**What is expected:** What follows is a set of records; repeat them exactly, without the pictures.

(Page images and extracted text)
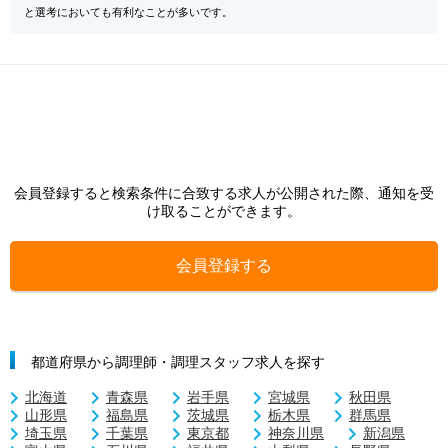
と選考においても有利なことが多いです。
会員登録すると検索条件に合致する求人が公開された際、通知を受
け取ることができます。
会員登録する
都道府県から調理師・調理スタッフ求人を探す
北海道
青森県
岩手県
宮城県
秋田県
山形県
福島県
茨城県
栃木県
群馬県
埼玉県
千葉県
東京都
神奈川県
新潟県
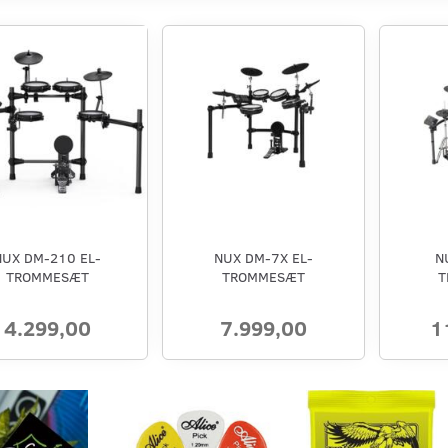
NUX DM-210 EL-
NUX DM-7X EL-
N
TROMMESÆT
TROMMESÆT
T
4.299,00
7.999,00
1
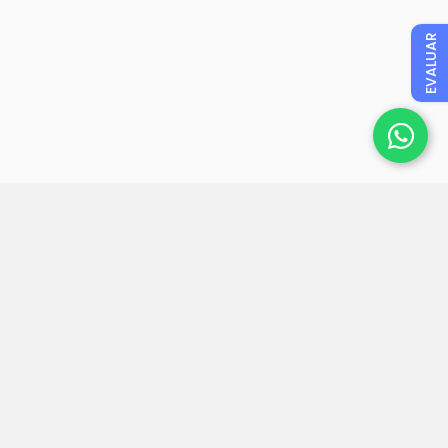
EVALUAR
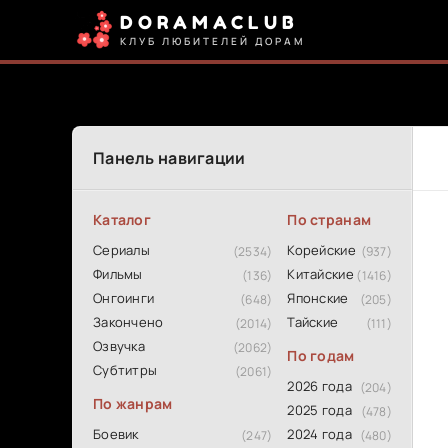
DORAMACLUB
КЛУБ ЛЮБИТЕЛЕЙ ДОРАМ
Панель навигации
Каталог
По странам
Сериалы
Корейские
(2534)
(937)
Фильмы
Китайские
(136)
(1416)
Онгоинги
Японские
(648)
(205)
Закончено
Тайские
(2014)
(111)
Озвучка
(2062)
По годам
Субтитры
(2061)
2026 года
(204)
По жанрам
2025 года
(478)
Боевик
2024 года
(247)
(480)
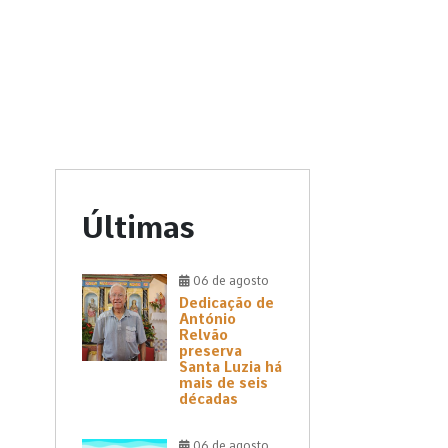
Últimas
06 de agosto
Dedicação de
António
Relvão
preserva
Santa Luzia há
mais de seis
décadas
06 de agosto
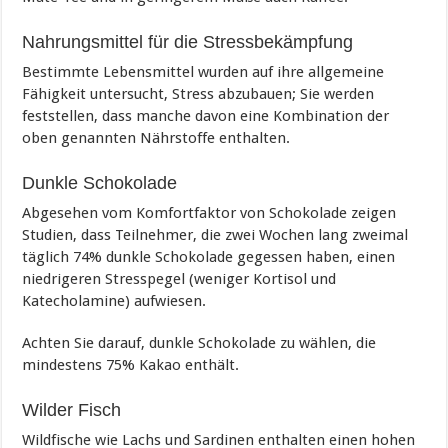
Nahrungsmittel für die Stressbekämpfung
Bestimmte Lebensmittel wurden auf ihre allgemeine
Fähigkeit untersucht, Stress abzubauen; Sie werden
feststellen, dass manche davon eine Kombination der
oben genannten Nährstoffe enthalten.
Dunkle Schokolade
Abgesehen vom Komfortfaktor von Schokolade zeigen
Studien, dass Teilnehmer, die zwei Wochen lang zweimal
täglich 74% dunkle Schokolade gegessen haben, einen
niedrigeren Stresspegel (weniger Kortisol und
Katecholamine) aufwiesen.
Achten Sie darauf, dunkle Schokolade zu wählen, die
mindestens 75% Kakao enthält.
Wilder Fisch
Wildfische wie Lachs und Sardinen enthalten einen hohen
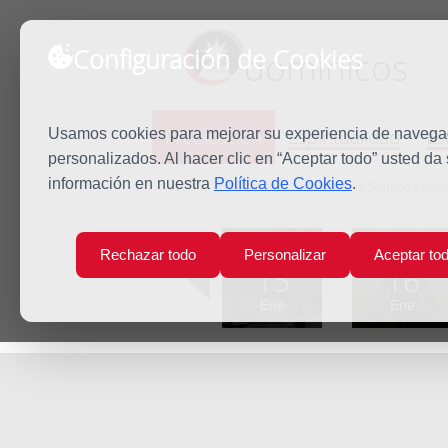
Configuración de Cookies
dominicos
Predicación
Espiritualidad
Es
Usamos cookies para mejorar su experiencia de navegaci
personalizados. Al hacer clic en “Aceptar todo” usted da
información en nuestra
Política de Cookies
.
Inicio
Predicación
Sábado de la Segunda seman
Lun
Mar
Rechazar todo
Personalizar
Aceptar to
15
16
Ene
Ene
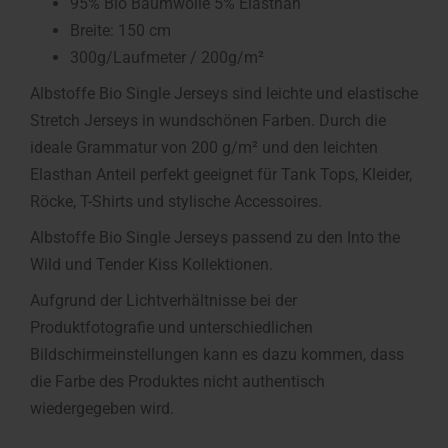
95% Bio Baumwolle 5% Elasthan
Breite: 150 cm
300g/Laufmeter / 200g/m²
Albstoffe Bio Single Jerseys sind leichte und elastische
Stretch Jerseys in wundschönen Farben. Durch die
ideale Grammatur von 200 g/m² und den leichten
Elasthan Anteil perfekt geeignet für Tank Tops, Kleider,
Röcke, T-Shirts und stylische Accessoires.
Albstoffe Bio Single Jerseys passend zu den Into the
Wild und Tender Kiss Kollektionen.
Aufgrund der Lichtverhältnisse bei der
Produktfotografie und unterschiedlichen
Bildschirmeinstellungen kann es dazu kommen, dass
die Farbe des Produktes nicht authentisch
wiedergegeben wird.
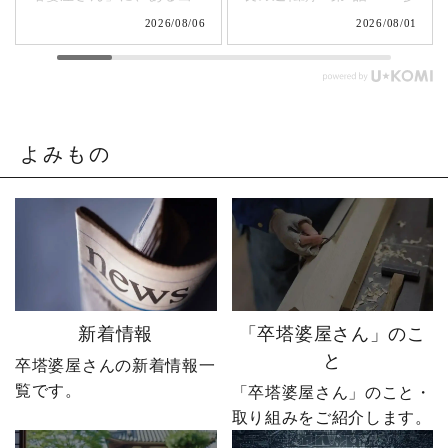
来事が起こります。▶
入編」 飛び込み営業でも
2026/08/06
2026/08/01
@sotoubaya140 「このま
成果ゼロ。追い詰められ
まじゃまずい。」 そう痛
たやじ社長が下した決断
感させられる出来事が、
とは。▶ @sotoubaya140
やじ社長を襲いました。
「もうネットで売るしか
そこから、本気モードが
ない。」 そう決意したも
発動します。 来る日も来
のの、社員も同業者も、
よみもの
る日も改善を重ね続けた
そしてやじ社長自身も
先に待っていたのは、誰
「無理だろう」と思って
も予想しなかった結果で
いたそうです。 それで
した。 無謀だと笑われた
も、ダメ元で始めた初め
婿社長の逆転劇、ついに
てのネットショップ運
完結です。 あなたなら、
営。 見よう見まねで作っ
人生で一番大きな挑戦は
たサイトに待っていたの
何ですか？ぜひコメント
は、想像以上の結果でし
新着情報
「卒塔婆屋さん」のこ
で教えてください！ 「い
た。 そして、その後やじ
と
卒塔婆屋さんの新着情報一
いね」「保存」「フォロ
社長の運命を大きく変え
覧です。
ー」も励みになります。
る出来事が起こります。
「卒塔婆屋さん」のこと・
ーーーーーーーーーーー
続きは第4話「逆転編」。
取り組みをご紹介します。
ーーーーーー 創業明治15
ぜひ最後までご覧いただ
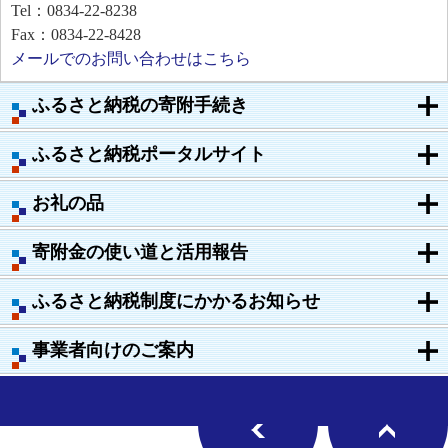
Tel：0834-22-8238
Fax：0834-22-8428
メールでのお問い合わせはこちら
ふるさと納税の寄附手続き
ふるさと納税ポータルサイト
お礼の品
寄附金の使い道と活用報告
ふるさと納税制度にかかるお知らせ
事業者向けのご案内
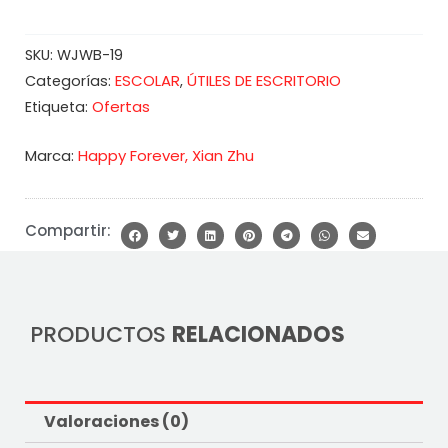
SKU:
WJWB-19
ESCOLAR
ÚTILES DE ESCRITORIO
Categorías:
,
Ofertas
Etiqueta:
Marca:
Happy Forever
,
Xian Zhu
Compartir:
PRODUCTOS
RELACIONADOS
Valoraciones (0)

**Output for this exercise:**
と選考においても有利なことが多いです。
会員登録すると検索条件に合致する求人が公開された際、通知を受
け取ることができます。
会員登録する
都道府県から調理師・調理スタッフ求人を探す
北海道
青森県
岩手県
宮城県
秋田県
山形県
福島県
茨城県
栃木県
群馬県
埼玉県
千葉県
東京都
神奈川県
新潟県
NUX DM-210 EL-
NUX DM-7X EL-
N
TROMMESÆT
TROMMESÆT
T
4.299,00
7.999,00
1
EVALUAR
DORAMACLUB
КЛУБ ЛЮБИТЕЛЕЙ ДОРАМ
Панель навигации
Каталог
По странам
Сериалы
Корейские
(2534)
(937)
Фильмы
Китайские
(136)
(1416)
Онгоинги
Японские
(648)
(205)
Закончено
Тайские
(2014)
(111)
Озвучка
(2062)
По годам
Субтитры
(2061)
2026 года
(204)
По жанрам
2025 года
(478)
Боевик
2024 года
(247)
(480)
Últimas
06 de agosto
Dedicação de
António
Relvão
preserva
Santa Luzia há
mais de seis
décadas
06 de agosto
Nahrungsmittel für die Stressbekämpfung
Bestimmte Lebensmittel wurden auf ihre allgemeine
Fähigkeit untersucht, Stress abzubauen; Sie werden
feststellen, dass manche davon eine Kombination der
oben genannten Nährstoffe enthalten.
Dunkle Schokolade
Abgesehen vom Komfortfaktor von Schokolade zeigen
Studien, dass Teilnehmer, die zwei Wochen lang zweimal
täglich 74% dunkle Schokolade gegessen haben, einen
niedrigeren Stresspegel (weniger Kortisol und
Katecholamine) aufwiesen.
Achten Sie darauf, dunkle Schokolade zu wählen, die
mindestens 75% Kakao enthält.
Wilder Fisch
Wildfische wie Lachs und Sardinen enthalten einen hohen
Configuración de Cookies
dominicos
Predicación
Espiritualidad
Es
Usamos cookies para mejorar su experiencia de navegaci
personalizados. Al hacer clic en “Aceptar todo” usted da
información en nuestra
Política de Cookies
.
Inicio
Predicación
Sábado de la Segunda seman
Lun
Mar
Rechazar todo
Personalizar
Aceptar to
15
16
Ene
Ene
95% Bio Baumwolle 5% Elasthan
Breite: 150 cm
300g/Laufmeter / 200g/m²
Albstoffe Bio Single Jerseys sind leichte und elastische
Stretch Jerseys in wundschönen Farben. Durch die
ideale Grammatur von 200 g/m² und den leichten
Elasthan Anteil perfekt geeignet für Tank Tops, Kleider,
Röcke, T-Shirts und stylische Accessoires.
Albstoffe Bio Single Jerseys passend zu den Into the
Wild und Tender Kiss Kollektionen.
Aufgrund der Lichtverhältnisse bei der
Produktfotografie und unterschiedlichen
Bildschirmeinstellungen kann es dazu kommen, dass
die Farbe des Produktes nicht authentisch
wiedergegeben wird.
来事が起こります。▶
入編」 飛び込み営業でも
2026/08/06
2026/08/01
@sotoubaya140 「このま
成果ゼロ。追い詰められ
まじゃまずい。」 そう痛
たやじ社長が下した決断
感させられる出来事が、
とは。▶ @sotoubaya140
やじ社長を襲いました。
「もうネットで売るしか
そこから、本気モードが
ない。」 そう決意したも
発動します。 来る日も来
のの、社員も同業者も、
よみもの
る日も改善を重ね続けた
そしてやじ社長自身も
先に待っていたのは、誰
「無理だろう」と思って
も予想しなかった結果で
いたそうです。 それで
した。 無謀だと笑われた
も、ダメ元で始めた初め
婿社長の逆転劇、ついに
てのネットショップ運
完結です。 あなたなら、
営。 見よう見まねで作っ
人生で一番大きな挑戦は
たサイトに待っていたの
何ですか？ぜひコメント
は、想像以上の結果でし
新着情報
「卒塔婆屋さん」のこ
で教えてください！ 「い
た。 そして、その後やじ
と
卒塔婆屋さんの新着情報一
いね」「保存」「フォロ
社長の運命を大きく変え
覧です。
ー」も励みになります。
る出来事が起こります。
「卒塔婆屋さん」のこと・
ーーーーーーーーーーー
続きは第4話「逆転編」。
取り組みをご紹介します。
ーーーーーー 創業明治15
ぜひ最後までご覧いただ
Tel：0834-22-8238
Fax：0834-22-8428
メールでのお問い合わせはこちら
ふるさと納税の寄附手続き
ふるさと納税ポータルサイト
お礼の品
寄附金の使い道と活用報告
ふるさと納税制度にかかるお知らせ
事業者向けのご案内
SKU:
WJWB-19
ESCOLAR
ÚTILES DE ESCRITORIO
Categorías:
,
Ofertas
Etiqueta:
Marca:
Happy Forever
,
Xian Zhu
Compartir:
PRODUCTOS
RELACIONADOS
Valoraciones (0)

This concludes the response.